Pantano and I snuck backstage afterwards. Just wanted to talk to Thurston. He was mighty cool, really the only person in the band to pay us any attention. Trying to recall the conversation now…we were all geeked to see Gang of Four in a few minutes, chatted about Mail Art, his Bull Tongue column for Arthur and how he thought Jack White would be perfect to produce the upcoming Stooges album. And a bunch of other shit I’m forgetting.

Summer 2006 arrived with “Rather Ripped,” a title taken from the name of an old Bay Area record store. With the departure of Jim O’Rourke the songs took on a much more succinct edge. No Moore aimlessly wanking. These were quick, digestible pop songs with a bite. “Sleeping Around” rides like a lost Asheton classic while “Do You Believe in Rapture?” (originally slated to be the album title) is hauntingly austere in it’s Velvet Underground simplicity and tone. A lullaby the likes of which we’ve not heard from these folks since “The Diamond Sea.”

Driving back from Columbus after a Dirtbombs show I put the disc in. The entire band, a motley mob of miscreants who can never wholly agree on anything musical, all commented on how they liked the record. It was a pretty listen as the sun came up over the Midwestern amber waves of grain. Seriously, even Ko said she liked the record…and she hates all noise stuff with art leanings. If anything, that was a testament to the listener-friendly jams and overall digestibility of the record.

Live found them opening for the Flaming Lips at the State Theater. Mark Ibold (used to be in Pavement) took over the extra duties that O’Rourke abandoned. I was pretty caught up in what old jams they’d rock…as much as I truly loved “Rather Ripped” as a whole, I was a bit bummed when they played mostly tracks off it. Ended the set with “Expressway to Yr. Skull” and I was underwhelmed. Maybe I needed to see them headline? Yeah, that’s probably it.

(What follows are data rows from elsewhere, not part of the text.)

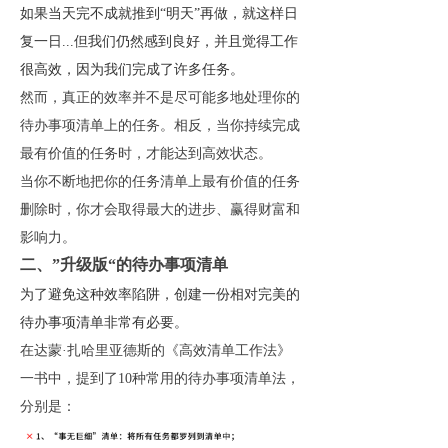
如果当天完不成就推到“明天”再做，就这样日
复一日...但我们仍然感到良好，并且觉得工作
很高效，因为我们完成了许多任务。
然而，真正的效率并不是尽可能多地处理你的
待办事项清单上的任务。相反，当你持续完成
最有价值的任务时，才能达到高效状态。
当你不断地把你的任务清单上最有价值的任务
删除时，你才会取得最大的进步、赢得财富和
影响力。
二、”升级版“的待办事项清单
为了避免这种效率陷阱，创建一份相对完美的
待办事项清单非常有必要。
在达蒙·扎哈里亚德斯的《高效清单工作法》
一书中，提到了10种常用的待办事项清单法，
分别是：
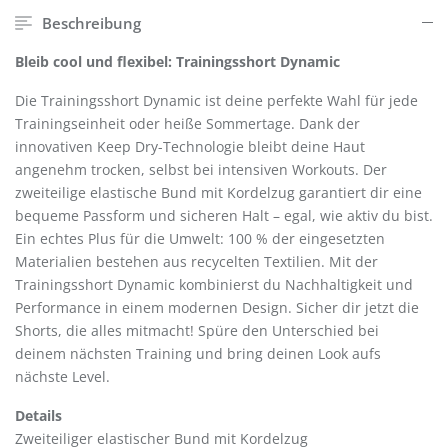
Beschreibung
Bleib cool und flexibel: Trainingsshort Dynamic
Die Trainingsshort Dynamic ist deine perfekte Wahl für jede
Trainingseinheit oder heiße Sommertage. Dank der
innovativen Keep Dry-Technologie bleibt deine Haut
angenehm trocken, selbst bei intensiven Workouts. Der
zweiteilige elastische Bund mit Kordelzug garantiert dir eine
bequeme Passform und sicheren Halt – egal, wie aktiv du bist.
Ein echtes Plus für die Umwelt: 100 % der eingesetzten
Materialien bestehen aus recycelten Textilien. Mit der
Trainingsshort Dynamic kombinierst du Nachhaltigkeit und
Performance in einem modernen Design. Sicher dir jetzt die
Shorts, die alles mitmacht! Spüre den Unterschied bei
deinem nächsten Training und bring deinen Look aufs
nächste Level.
Details
Zweiteiliger elastischer Bund mit Kordelzug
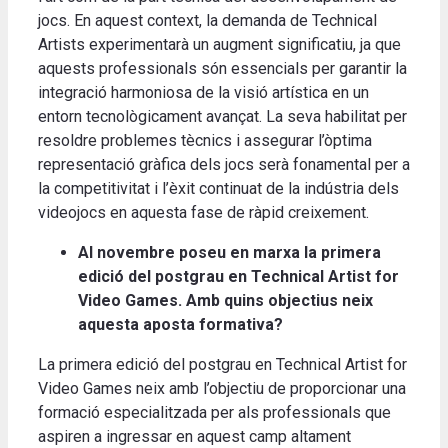
jocs. En aquest context, la demanda de Technical
Artists experimentarà un augment significatiu, ja que
aquests professionals són essencials per garantir la
integració harmoniosa de la visió artística en un
entorn tecnològicament avançat. La seva habilitat per
resoldre problemes tècnics i assegurar l’òptima
representació gràfica dels jocs serà fonamental per a
la competitivitat i l’èxit continuat de la indústria dels
videojocs en aquesta fase de ràpid creixement.
Al novembre poseu en marxa la primera
edició del postgrau en Technical Artist for
Video Games. Amb quins objectius neix
aquesta aposta formativa?
La primera edició del postgrau en Technical Artist for
Video Games neix amb l’objectiu de proporcionar una
formació especialitzada per als professionals que
aspiren a ingressar en aquest camp altament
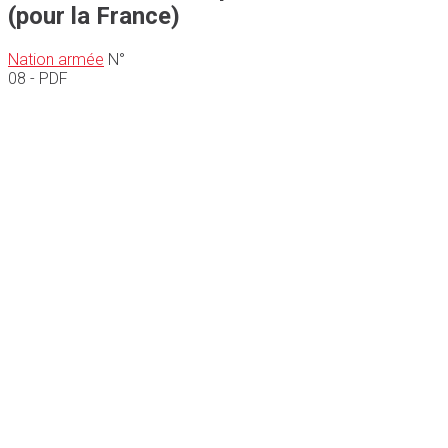
(pour la France)
Nation armée
N°
08 - PDF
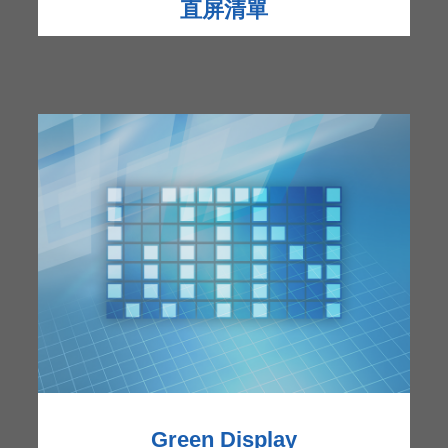
直屏清單
Green Display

I am somewhat tempted to put a value on the two-year interval between records. But I have none. Maybe it's just good marketing. Maybe it's just their pace. Maybe it's totally a damn coincidence. I really hope that it's something that no one outside the bandmembers themselves could ever understand. I already feel like I've cracked the plan..."one record, every two years, in the summer" and I almost feel bad about it. I don't need to know why it is...just merely knowing at all is enough for me.